And that is really what Conservation Champions are all about. “Really, what we are trying to drive is regenerative agriculture, so restoring ecosystems, putting back in more than you take out. And capturing the power of the individual to make the right choices, given all the information.”
In spreading such drive further, Trevor from Lost Boy says, “If you get everybody that comes to this area as excited about fynbos and our ecology and our wildlife – that’s what truly makes conservation happen – getting people on board. The best thing that can happen for this whole movement is getting other excited about it, genuinely passionate about it. At the end of the day there is a lot of common ground with the farmers that have been here for a long time that have done things a particular way. We all want to protect this beautiful part of the world.”

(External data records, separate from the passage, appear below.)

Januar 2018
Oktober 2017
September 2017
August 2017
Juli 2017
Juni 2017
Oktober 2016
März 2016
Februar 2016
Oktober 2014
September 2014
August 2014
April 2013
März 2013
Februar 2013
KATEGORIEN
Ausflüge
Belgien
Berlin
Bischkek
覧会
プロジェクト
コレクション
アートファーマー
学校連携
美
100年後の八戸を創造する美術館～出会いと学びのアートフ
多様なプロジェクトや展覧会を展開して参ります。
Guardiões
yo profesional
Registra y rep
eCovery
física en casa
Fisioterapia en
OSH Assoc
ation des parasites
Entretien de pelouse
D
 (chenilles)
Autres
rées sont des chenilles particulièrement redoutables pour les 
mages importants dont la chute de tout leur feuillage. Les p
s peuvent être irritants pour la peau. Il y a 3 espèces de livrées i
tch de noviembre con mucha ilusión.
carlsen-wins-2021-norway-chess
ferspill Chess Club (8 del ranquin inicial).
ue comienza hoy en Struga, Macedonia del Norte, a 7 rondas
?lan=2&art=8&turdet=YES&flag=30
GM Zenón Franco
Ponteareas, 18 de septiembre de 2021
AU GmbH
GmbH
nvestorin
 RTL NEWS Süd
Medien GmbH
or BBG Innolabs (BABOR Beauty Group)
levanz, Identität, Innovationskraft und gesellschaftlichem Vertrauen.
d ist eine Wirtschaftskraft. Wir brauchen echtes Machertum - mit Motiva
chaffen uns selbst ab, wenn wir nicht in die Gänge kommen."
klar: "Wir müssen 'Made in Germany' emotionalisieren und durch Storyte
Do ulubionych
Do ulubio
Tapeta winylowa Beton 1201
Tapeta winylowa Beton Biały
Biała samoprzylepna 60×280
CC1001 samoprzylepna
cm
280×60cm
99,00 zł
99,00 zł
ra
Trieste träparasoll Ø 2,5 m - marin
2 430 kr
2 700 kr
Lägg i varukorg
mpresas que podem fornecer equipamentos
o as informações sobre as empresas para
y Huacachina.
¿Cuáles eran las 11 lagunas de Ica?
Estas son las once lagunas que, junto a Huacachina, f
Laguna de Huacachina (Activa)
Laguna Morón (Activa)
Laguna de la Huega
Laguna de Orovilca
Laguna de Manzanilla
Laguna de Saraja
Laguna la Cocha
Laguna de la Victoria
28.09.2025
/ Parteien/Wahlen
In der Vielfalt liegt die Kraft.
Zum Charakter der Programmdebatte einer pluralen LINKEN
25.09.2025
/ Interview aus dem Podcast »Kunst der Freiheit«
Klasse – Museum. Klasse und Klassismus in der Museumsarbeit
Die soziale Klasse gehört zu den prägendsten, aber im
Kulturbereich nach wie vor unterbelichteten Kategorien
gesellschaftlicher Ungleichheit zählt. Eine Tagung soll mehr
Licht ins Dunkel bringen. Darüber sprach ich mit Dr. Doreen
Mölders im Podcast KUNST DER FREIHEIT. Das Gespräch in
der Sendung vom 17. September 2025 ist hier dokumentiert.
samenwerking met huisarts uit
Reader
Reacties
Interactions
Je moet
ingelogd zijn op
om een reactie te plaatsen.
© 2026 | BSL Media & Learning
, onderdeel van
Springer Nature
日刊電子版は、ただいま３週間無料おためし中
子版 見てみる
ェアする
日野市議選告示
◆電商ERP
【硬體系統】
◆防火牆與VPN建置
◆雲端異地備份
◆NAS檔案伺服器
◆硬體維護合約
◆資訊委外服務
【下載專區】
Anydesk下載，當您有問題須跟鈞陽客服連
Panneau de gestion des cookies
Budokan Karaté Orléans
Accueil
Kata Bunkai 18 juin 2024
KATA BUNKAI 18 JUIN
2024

In closing, Misha Teasdale, Director of Greenpop and the Reforest Fest shared, “We believe that creating these temporary community events, festivals of action, and restoration festivals, and through this, introducing the public to products that have a strong ethos within the environment, we are able to bring about a paradigm shift in the greater public. People generally want to be informed, but there is just so much information out there. If we can create moments, such as our conservation wine space, where people can be introduced to great wineries who are making delicious wines that are working to have a positive impact on the environment, we will be doing our part to help change one small part of a big industry which so desperately needs to move.”